Darius I stele found in ancient Greek city of Phanagoria in southern Russia
Archaeologists doing excavations in the area of the ancient town of Phanagoria in the Temryuk district of Russia’s southern Krasnodar Territory have discovered fragments of a marble stele carrying an inscription of the ancient Persian King Darius I, the press service of the Volnoye Delo foundation said in a press release on Aug. 5.
"The decoded inscriptions state someone made them in the name of the Persian King Darius I," the press release said. "The stele has an inscription in the ancient Persian language. The approximate assessment dates the find to the first half of the 5th century BC."
Apart from the stele, the archaeologists have found in the acropolis the remainders of ancient fortress walls, which in itself is an important even in classical archaeology, the foundation said.
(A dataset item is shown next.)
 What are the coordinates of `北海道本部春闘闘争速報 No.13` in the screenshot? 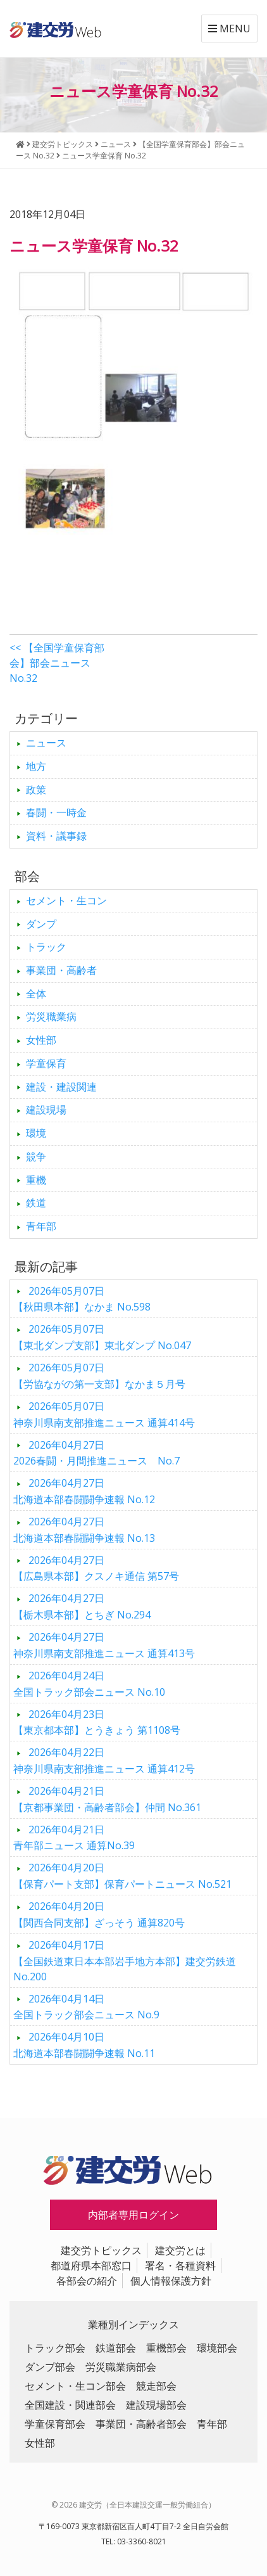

"Miletus stood at the head of the so-called Ionian uprising of Greek city states against Darius I," the press release said. "It was suppressed in 494 BC."
"Researchers believe the king put up a marble stele in the city after his victory over the Greeks," it said. "The monument had a text on it - for instance, reporting on the king’s triumph. Later on, a fragment of the overturned and broken stele got to Phanagoria - quite possibly, as ballast on a ship that called into the Phanagoria port, since there is no natural stone of the kind on the Taman peninsula.
At present, the stele is undergoing scrutiny at the restoration laboratory of the Phanagoria Research and Cultural Center.
Darius I, a Persian ruler from the Achaemenian dynasty considerably expanded the territory of his country with the aid of wars against the Getae, Thrace, Lemnos, Imbros, and Macedonia. He was buried in the mausoleum built on the cliffs at Naqsh-e Rustam near Persepolis on his order and decorated with sculptures.